Bedsores are associated with deadly septic infections, and recent research has shown that odds of a hospital patient dying are 2.8 times higher when they have pressure ulcers. The growing prevalence of diabetes and obesity has increased the risk factors for bedsores.
"The genius of this device is that it's looking at the electrical properties of the tissue to assess damage. We currently have no other way to do that in clinical practice," says Harrison. "It's tackling a big problem that many people have been trying to solve in the last 50 years. As a clinician and someone who has struggled with this clinical problem, this bandage is great."
The researchers printed an array of dozens of electrodes onto a thin, flexible film. They discharged a very small current between the electrodes to create a spatial map of the underlying tissue based upon the flow of electricity at different frequencies, a technique called impedance spectroscopy.
The researchers pointed out that a cell's membrane is relatively impermeable when functioning properly, thus acting like an insulator to the cell's conductive contents and drawing the comparison to a capacitor. As a cell starts to die, the integrity of the cell wall starts to break down, allowing electrical signals to leak through, much like a resistor.

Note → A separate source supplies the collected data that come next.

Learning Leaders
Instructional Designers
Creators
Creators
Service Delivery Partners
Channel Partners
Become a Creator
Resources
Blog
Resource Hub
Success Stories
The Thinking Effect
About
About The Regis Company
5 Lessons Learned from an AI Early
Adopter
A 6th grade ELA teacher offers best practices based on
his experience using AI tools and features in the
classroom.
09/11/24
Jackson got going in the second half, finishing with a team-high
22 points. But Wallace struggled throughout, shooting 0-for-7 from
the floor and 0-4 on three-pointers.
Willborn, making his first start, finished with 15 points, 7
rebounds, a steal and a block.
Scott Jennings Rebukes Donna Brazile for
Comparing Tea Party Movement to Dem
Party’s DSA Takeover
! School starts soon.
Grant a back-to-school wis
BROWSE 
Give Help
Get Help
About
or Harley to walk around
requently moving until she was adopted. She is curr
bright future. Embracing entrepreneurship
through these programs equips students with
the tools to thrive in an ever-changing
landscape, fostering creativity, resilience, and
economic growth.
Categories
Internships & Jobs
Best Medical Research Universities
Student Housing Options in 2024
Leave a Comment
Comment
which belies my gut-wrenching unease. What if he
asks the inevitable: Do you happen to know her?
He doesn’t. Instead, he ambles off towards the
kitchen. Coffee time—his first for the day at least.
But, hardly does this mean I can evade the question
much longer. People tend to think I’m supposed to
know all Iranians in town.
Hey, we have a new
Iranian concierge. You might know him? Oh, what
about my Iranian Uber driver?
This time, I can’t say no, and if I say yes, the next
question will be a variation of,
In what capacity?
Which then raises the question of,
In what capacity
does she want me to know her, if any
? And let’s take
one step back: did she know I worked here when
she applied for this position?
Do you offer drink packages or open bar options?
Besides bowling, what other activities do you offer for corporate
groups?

"Our device is a comprehensive demonstration that tissue health in a living organism can be locally mapped using impedance spectroscopy," says study lead author Sarah Swisher, a PhD candidate in electrical engineering and computer sciences at UC Berkeley.
To mimic a pressure wound, the researchers gently squeezed the bare skin of rats between two magnets. They left the magnets in place for one or three hours while the rats resumed normal activity. The resumption of blood flow after the magnets were removed caused inflammation and oxidative damage that accelerated cell death. The smart bandage was used to collect data once a day for at least three days to track the progress of the wounds.

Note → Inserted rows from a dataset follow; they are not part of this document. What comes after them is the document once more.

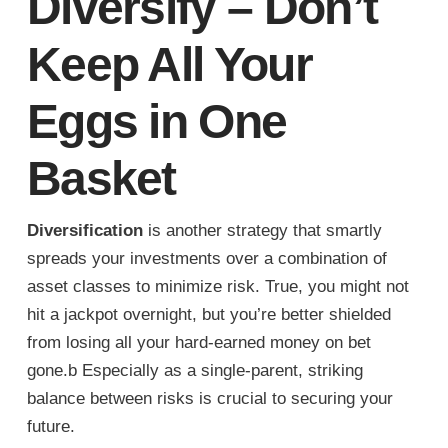
Diversify – Don’t
Keep All Your
Eggs in One
Basket
Diversification
is another strategy that smartly
spreads your investments over a combination of
asset classes to minimize risk. True, you might not
hit a jackpot overnight, but you’re better shielded
from losing all your hard-earned money on bet
gone.b Especially as a single-parent, striking
balance between risks is crucial to securing your
future.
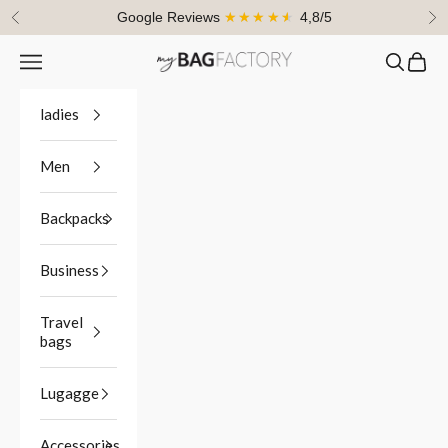
Skip to content
Google Reviews
★★★★★
4,8/5
Previous
Ne
Navigation menu
Search
Cart
myBagFactory
ladies
Men
Backpacks
Business
Travel
bags
Lugagge
Accessories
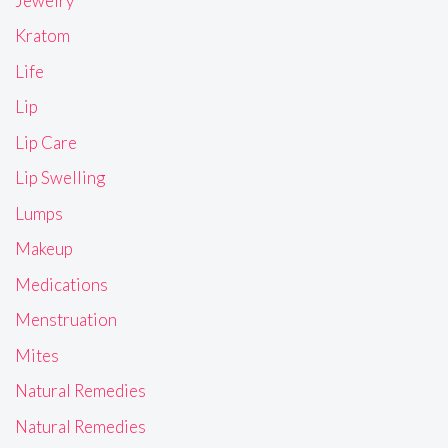
Jewelry
Kratom
Life
Lip
Lip Care
Lip Swelling
Lumps
Makeup
Medications
Menstruation
Mites
Natural Remedies
Natural Remedies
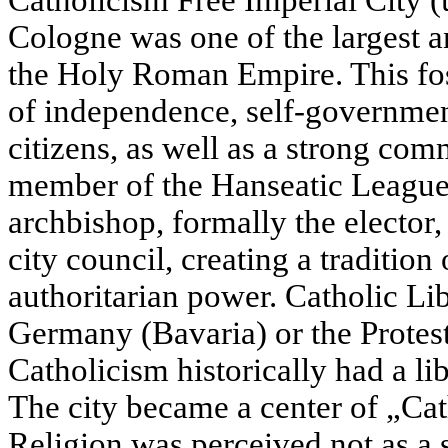
Catholicism Free Imperial City (u
Cologne was one of the largest an
the Holy Roman Empire. This fos
of independence, self-governmen
citizens, as well as a strong comm
member of the Hanseatic League
archbishop, formally the elector
city council, creating a tradition
authoritarian power. Catholic Li
Germany (Bavaria) or the Protest
Catholicism historically had a lib
The city became a center of „Ca
Religion was perceived not as a s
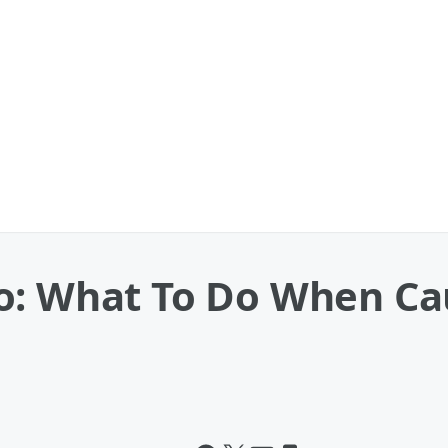
o: What To Do When Cau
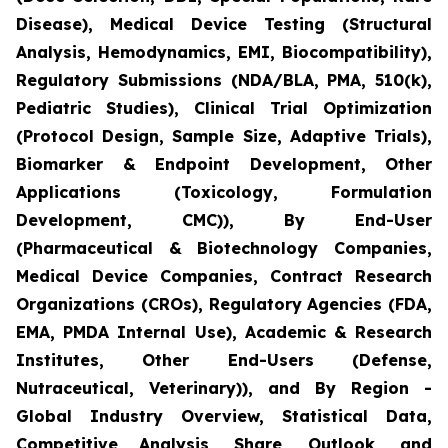
Disease), Medical Device Testing (Structural
Analysis, Hemodynamics, EMI, Biocompatibility),
Regulatory Submissions (NDA/BLA, PMA, 510(k),
Pediatric Studies), Clinical Trial Optimization
(Protocol Design, Sample Size, Adaptive Trials),
Biomarker & Endpoint Development, Other
Applications (Toxicology, Formulation
Development, CMC)), By End-User
(Pharmaceutical & Biotechnology Companies,
Medical Device Companies, Contract Research
Organizations (CROs), Regulatory Agencies (FDA,
EMA, PMDA Internal Use), Academic & Research
Institutes, Other End-Users (Defense,
Nutraceutical, Veterinary)), and By Region -
Global Industry Overview, Statistical Data,
Competitive Analysis, Share, Outlook, and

The smart bandage was able to detect changes in electrical resistance consistent with increased membrane permeability, a mark of a dying cell. Not surprisingly, one hour of pressure produced mild, reversible tissue damage while three hours of pressure produced more serious, permanent injury.
"One of the things that makes this work novel is that we took a comprehensive approach to understanding how the technique could be used to observe developing wounds in complex tissue," says Swisher. "In the past, people have used impedance spectroscopy for cell cultures or relatively simple measurements in tissue. What makes this unique is extending that to detect and extract useful information from wounds developing in the body. That's a big leap."
Maharbiz says the outlook for this and other smart bandage research is bright.
"As technology gets more and more miniaturized, and as we learn more and more about the responses the body has to disease and injury, we're able to build bandages that are very intelligent," he says. "You can imagine a future where the bandage you or a physician puts on could actually report a lot of interesting information that could be used to improve patient care."
Other lead researchers on the project include Vivek Subramanian and Ana Claudia Arias, both faculty members in UC Berkeley's Department of Electrical Engineering and Computer Sciences; and Shuvo Roy, a UCSF professor of bioengineering. Additional co-authors include Amy Liao and Monica Lin, both UC Berkeley PhD students in bioengineering; and Yasser Khan, a UC Berkeley PhD student in electrical engineering and computer sciences, who fabricated the sensor array.
Study co-author Dr. David Young, UCSF professor of surgery, is now heading up a clinical trial of this bandage.
The project is funded through the Flexible Resorbable Organic and Nanomaterial Therapeutic Systems (FRONTS) program of the National Science Foundation.